How to complete this task = Copy exactly, and only, the lines from the line containing "environnements de soins de santé" through the last line of the records below, both included, and leave out any pictures.
■ ■ ■ ■ ■ ■ ■
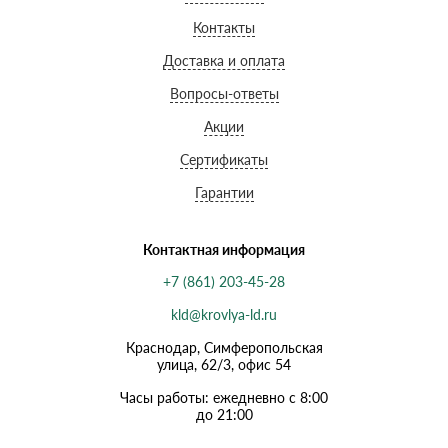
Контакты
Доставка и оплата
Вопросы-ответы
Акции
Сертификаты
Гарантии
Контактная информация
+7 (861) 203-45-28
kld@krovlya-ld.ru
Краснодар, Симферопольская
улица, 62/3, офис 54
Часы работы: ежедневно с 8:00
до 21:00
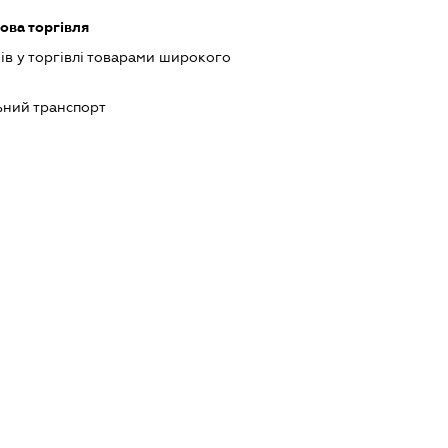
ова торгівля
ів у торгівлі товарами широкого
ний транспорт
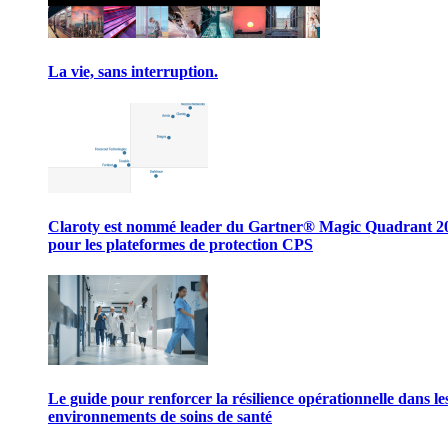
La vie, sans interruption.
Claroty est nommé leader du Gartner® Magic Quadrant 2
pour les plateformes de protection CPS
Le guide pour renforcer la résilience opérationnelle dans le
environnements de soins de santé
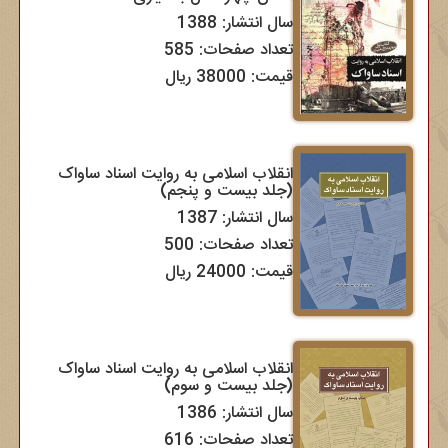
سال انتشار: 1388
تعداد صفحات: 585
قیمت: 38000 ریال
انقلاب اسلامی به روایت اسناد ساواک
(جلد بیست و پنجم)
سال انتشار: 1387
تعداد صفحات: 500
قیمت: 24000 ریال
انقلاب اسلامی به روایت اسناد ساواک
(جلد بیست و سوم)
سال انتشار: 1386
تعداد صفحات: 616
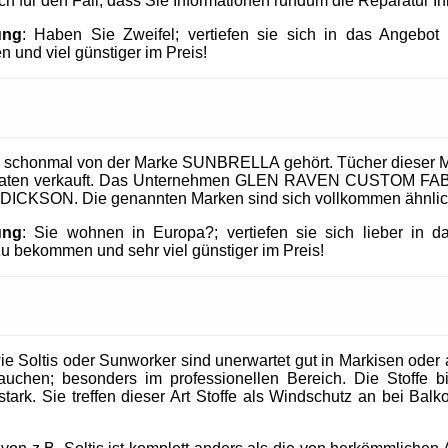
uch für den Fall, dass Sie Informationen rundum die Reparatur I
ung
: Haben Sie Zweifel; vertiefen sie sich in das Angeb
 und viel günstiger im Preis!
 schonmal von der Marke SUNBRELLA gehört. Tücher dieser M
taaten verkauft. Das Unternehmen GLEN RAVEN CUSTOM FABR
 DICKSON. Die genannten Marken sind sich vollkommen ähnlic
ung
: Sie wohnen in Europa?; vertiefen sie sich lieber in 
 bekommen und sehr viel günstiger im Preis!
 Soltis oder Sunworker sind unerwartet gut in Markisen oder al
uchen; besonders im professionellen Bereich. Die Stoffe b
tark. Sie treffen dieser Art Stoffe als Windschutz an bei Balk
■ ■ ■ ■ ■ ■ ■
Solved exercise =
environnements de soins de santé
سال انتشار: 1388
تعداد صفحات: 585
قیمت: 38000 ریال
انقلاب اسلامی به روایت اسناد ساواک
(جلد بیست و پنجم)
سال انتشار: 1387
تعداد صفحات: 500
قیمت: 24000 ریال
انقلاب اسلامی به روایت اسناد ساواک
(جلد بیست و سوم)
سال انتشار: 1386
تعداد صفحات: 616
uch für den Fall, dass Sie Informationen rundum die Reparatur I
ung
: Haben Sie Zweifel; vertiefen sie sich in das Angeb
 und viel günstiger im Preis!
 schonmal von der Marke SUNBRELLA gehört. Tücher dieser M
taaten verkauft. Das Unternehmen GLEN RAVEN CUSTOM FABR
 DICKSON. Die genannten Marken sind sich vollkommen ähnlic
ung
: Sie wohnen in Europa?; vertiefen sie sich lieber in 
 bekommen und sehr viel günstiger im Preis!
 Soltis oder Sunworker sind unerwartet gut in Markisen oder al
uchen; besonders im professionellen Bereich. Die Stoffe b
tark. Sie treffen dieser Art Stoffe als Windschutz an bei Balk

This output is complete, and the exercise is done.